The most moving of the 14 chapters in The Souls of Black Folk is “Of the Passing of the First-Born,” Du Bois’s account of the death of his 18-month-old son, Burghardt Gomer Du Bois.
How beautiful he was, with his olive-tinted flesh and dark gold ringlets, his eyes of mingled blue and brown, his perfect little limbs, and the soft voluptuous roll which the blood of Africa had moulded into his features!
This son of his, Du Bois writes, was “the dream of my black fathers” and, in the child’s voice, the father heard “the voice of the Prophet that was to rise within the Veil.”
This story of his son is, at heart, a story of the Veil — the division between the white and Black worlds.
When the baby dies, Du Bois is heart-broken. So heart-broken that the boy’s death brings him a horrible joy, “an awful gladness,” when viewed through the evil of the Veil:
[M]y soul whispers ever to me saying, “Not dead, not dead, but escaped; not bond, but free.” No bitter meanness now shall sicken his baby heart till it die a living death, no taunt shall madden his happy boyhood.

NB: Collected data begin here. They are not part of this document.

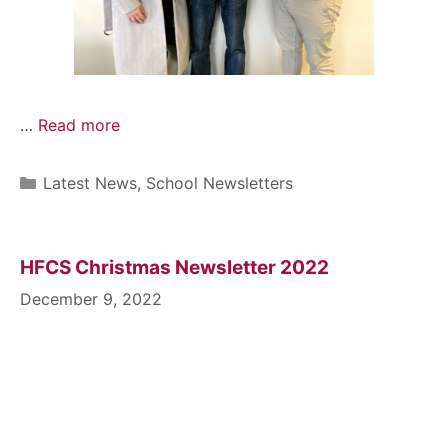
…
Read more
Latest News
,
School Newsletters
HFCS Christmas Newsletter 2022
December 9, 2022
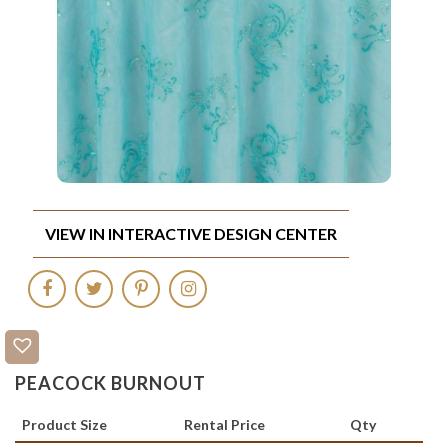
VIEW IN INTERACTIVE DESIGN CENTER
PEACOCK BURNOUT
Product Size
Rental Price
Qty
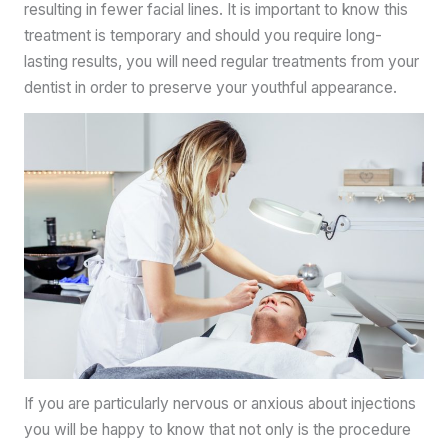
resulting in fewer facial lines. It is important to know this
treatment is temporary and should you require long-
lasting results, you will need regular treatments from your
dentist in order to preserve your youthful appearance.
If you are particularly nervous or anxious about injections
you will be happy to know that not only is the procedure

Fool that I was to think or wish that this little soul should grow choked and deformed within the Veil! …. Well sped, my boy, before the world had dubbed your ambition insolence, had held your ideals unattainable, and taught you to cringe and bow. Better far this nameless void that stops my life than a sea of sorrow for you.
This, to my mind, is the true measure of the Veil behind which Du Bois and other Blacks lived — and today’s version of the Veil for all African Americans. That death can breed such ugly happiness is an indictment of all white oppression.
That the Veil can breed such a prayer as Du Bois says as his chapter ends:
Sleep, then, child, — sleep till I sleep and waken to a baby voice and the ceaseless patter of little feet — above the Veil.